Author Kate Clifford Larson does not have any axes to grind in The Assassin’s Accomplice: Mary Surratt and the Plot to Kill Abraham Lincoln (Basic Books, 288 pages, $26), the story of the first woman hanged by the U.S. government. Larson makes no claims to correcting the record or offering new evidence about Lincoln’s assassination. Instead, she simply relates the largely overlooked story of the woman who ran the Washington, D.C., boardinghouse that became the locus of the Lincoln conspirators. “Surratt was no innocent bystander who, as some sympathizers would claim, was duped into complicity by her co-conspirator son, John, or the wily and handsome young actor John Wilkes Booth,” she writes. If Larson is not completely successful in the telling, it is because so many details of Surratt’s story still remain clouded in obscurity, obliging her to sprinkle the text liberally with qualifiers such as “perhaps,” “may have,” and “remains unknown.”
Born Mary Elizabeth Jenkins in 1823 in Prince George’s County, Maryland, Surratt lived much of her life in quiet desperation. She lost her father at age two, then later broke from her mother by rejecting Episcopalianism and becoming a Catholic, a somewhat radical step at the time. At 16 she married John Surratt, the father of an illegitimate child with another woman. The couple opened a tavern in Surrattsville in southern Maryland, across the Potomac River from Virginia. His heavy drinking and gambling forced her to shoulder business and family responsibilities.

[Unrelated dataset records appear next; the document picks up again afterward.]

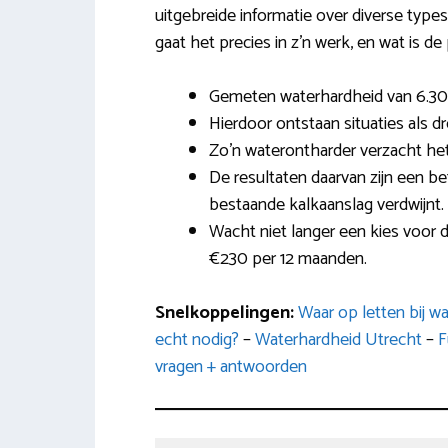
uitgebreide informatie over diverse types
gaat het precies in z’n werk, en wat is de 
Gemeten waterhardheid van 6.30 
Hierdoor ontstaan situaties als
Zo’n waterontharder verzacht het
De resultaten daarvan zijn een b
bestaande kalkaanslag verdwijnt.
Wacht niet langer een kies voor 
€230 per 12 maanden.
Snelkoppelingen:
Waar op letten bij w
echt nodig?
–
Waterhardheid Utrecht
–
F
vragen + antwoorden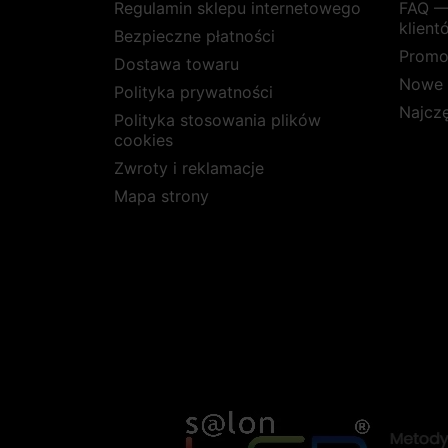
Regulamin sklepu internetowego
FAQ —
klient
Bezpieczne płatności
Promo
Dostawa towaru
Nowe 
Polityka prywatności
Najcz
Polityka stosowania plików
cookies
Zwroty i reklamacje
Mapa strony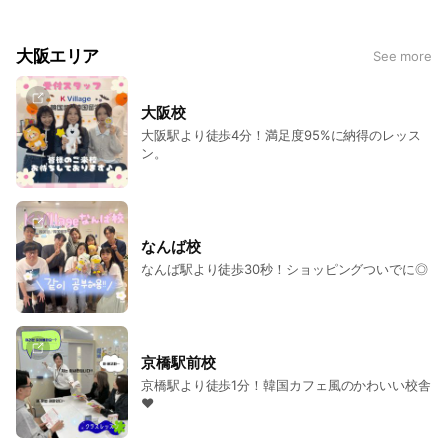
大阪エリア
See more
大阪校
大阪駅より徒歩4分！満足度95%に納得のレッス
ン。
なんば校
なんば駅より徒歩30秒！ショッピングついでに◎
京橋駅前校
京橋駅より徒歩1分！韓国カフェ風のかわいい校舎
♥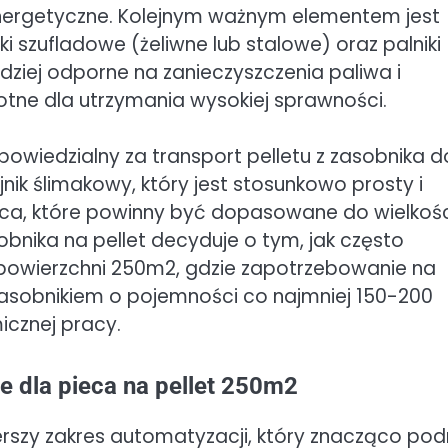
 energetyczne. Kolejnym ważnym elementem jest
ki szufladowe (żeliwne lub stalowe) oraz palniki
rdziej odporne na zanieczyszczenia paliwa i
otne dla utrzymania wysokiej sprawności.
iedzialny za transport pelletu z zasobnika d
nik ślimakowy, który jest stosunkowo prosty i
nica, które powinny być dopasowane do wielkoś
obnika na pellet decyduje o tym, jak często
 powierzchni 250m2, gdzie zapotrzebowanie na
z zasobnikiem o pojemności co najmniej 150-200
icznej pracy.
e dla pieca na pellet 250m2
erszy zakres automatyzacji, który znacząco pod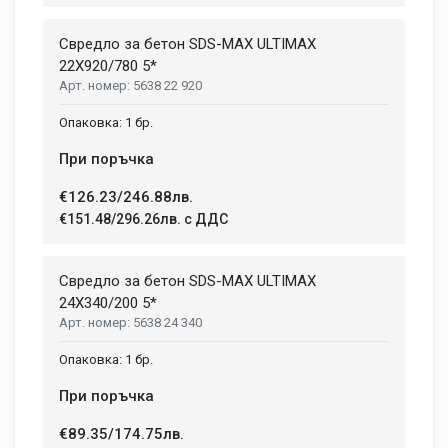
Свредло за бетон SDS-MAX ULTIMAX
22X920/780 5*
5638 22 920
1 бр.
При поръчка
€126.23/246.88лв.
€151.48/296.26лв. с ДДС
Свредло за бетон SDS-MAX ULTIMAX
24X340/200 5*
5638 24 340
1 бр.
При поръчка
€89.35/174.75лв.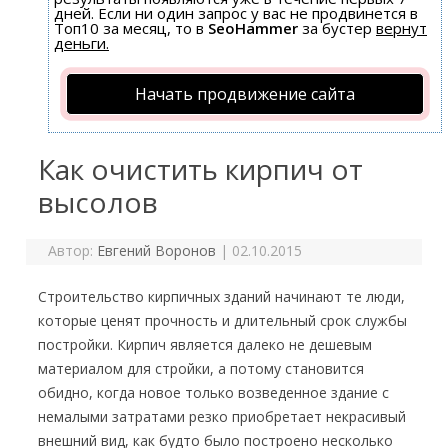
дней. Если ни один запрос у вас не продвинется в
Топ10 за месяц, то в
SeoHammer
за бустер
вернут
деньги.
Начать продвижение сайта
Как очистить кирпич от
высолов
Автор:
Евгений Воронов
|
02.10.2015
Строительство кирпичных зданий начинают те люди,
которые ценят прочность и длительный срок службы
постройки. Кирпич является далеко не дешевым
материалом для стройки, а потому становится
обидно, когда новое только возведенное здание с
немалыми затратами резко приобретает некрасивый
внешний вид, как будто было построено несколько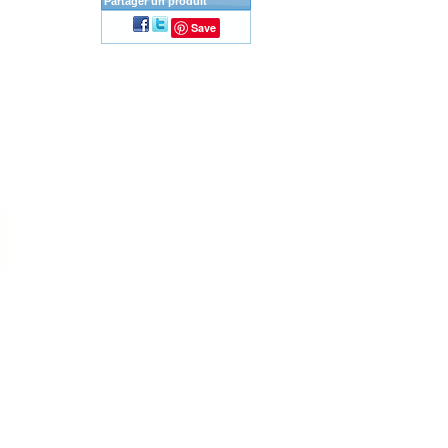
Partager un produit
Save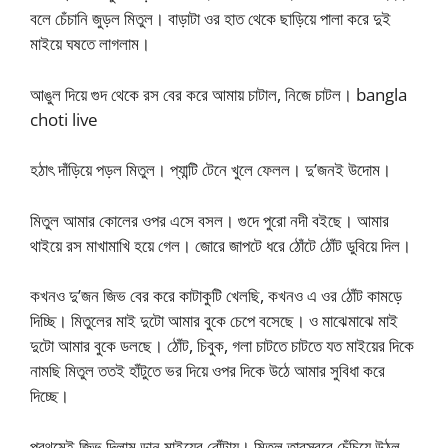
বলে চেঁচানি জুড়ল মিতুল। বাড়াটা ওর হাত থেকে ছাড়িয়ে পালা করে দুই
মাইয়ে ঘষতে লাগলাম।
আঙুল দিয়ে গুদ থেকে রস বের করে আমায় চাটাল, নিজে চাটল। bangla
choti live
হঠাৎ দাঁড়িয়ে পড়ল মিতুল। প্যান্টি টেনে খুলে ফেলল। দু’জনই উদোম।
মিতুল আমার কোলের ওপর এসে বসল। গুদে পুরো নদী বইছে। আমার
থাইয়ে রস মাখামাখি হয়ে গেল। জোরে জাপটে ধরে ঠোঁটে ঠোঁট ডুবিয়ে দিল।
কখনও দু’জন জিভ বের করে কাটাকুটি খেলছি, কখনও এ ওর ঠোঁট কামড়ে
দিচ্ছি। মিতুলের মাই দুটো আমার বুকে চেপে বসেছে। ও মাঝেমাঝে মাই
দুটো আমার বুকে ডলছে। ঠোঁট, চিবুক, গলা চাটতে চাটতে যত মাইয়ের দিকে
নামছি মিতুল ততই হাঁটুতে ভর দিয়ে ওপর দিকে উঠে আমার সুবিধা করে
দিচ্ছে।
প্রথমেই জিভ দিলাম ডান মাইয়ের বোঁটায়। মিতুল তারস্বরে চেঁচিয়ে উঠল,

Following the outbreak of the Civil War, Surrattsville became a hotbed of secessionist sentiment, and its proximity to Virginia made it ideal for illicit cross-border activities. Mary’s oldest son, John Jr., became a courier for the Confederacy, frequently traveling south to Richmond and north to Canada with messages and instructions for underground operatives. “The likelihood that any of this activity went on without Mary’s knowledge—indeed, tacit approval—seems impossible,” Larson writes.
After her husband died in 1862, Surratt rented the tavern and moved into a house on H Street in Washington, which she operated as a boardinghouse. John Wilkes Booth frequently visited, creating “a fluster among [the house’s] female inmates,” noted boarder Louis Weichmann. While Booth usually called on Surratt’s son John, he often carried on long private conversations with her. Other Lincoln conspirators, including George Atzerodt, David Herold, and Lewis Payne, visited as well.
On April 14, 1865, foiled in his plot to kidnap Lincoln, Booth killed the president instead, while Payne viciously attacked Secretary of State William Seward. The trail quickly led investigators to the Surratt boardinghouse, where police arrested Payne, who was still wearing a shirt stained with Seward’s blood. Surratt’s connection to Booth soon became clear: she had conducted a private conversation with Booth that afternoon, delivered a package for him to Surrattsville, and made sure that guns hidden at the tavern would be available that night. In the ensuing military trial the combination of damning evidence and an inept defense all but guaranteed a guilty verdict. Even though five of the trial’s 12 commmisioners recommended leniency, President Johnson refused to commute her sentence, commenting that “She must be punished with the rest,” because she had “kept the nest that hatched the egg.” Federal authorities hanged the 42-year-old tavern keeper along with three other conspirators on July 7, 1865.
Surratt’s role in the conspiracy will probably remain a mystery. What were her motives? What did she and Booth discuss on that fatal day? Did she know that the actor planned to kill, not capture, the president? Larson includes a tantalizing story about how a later resident of the H Street building claimed to have found—and destroyed—a cache of letters hidden beneath a closet floorboard. Had those letters really existed, they might have filled some gaps in the record. As it is, Larson tells an interesting tale, but one in which the central character remains a cipher.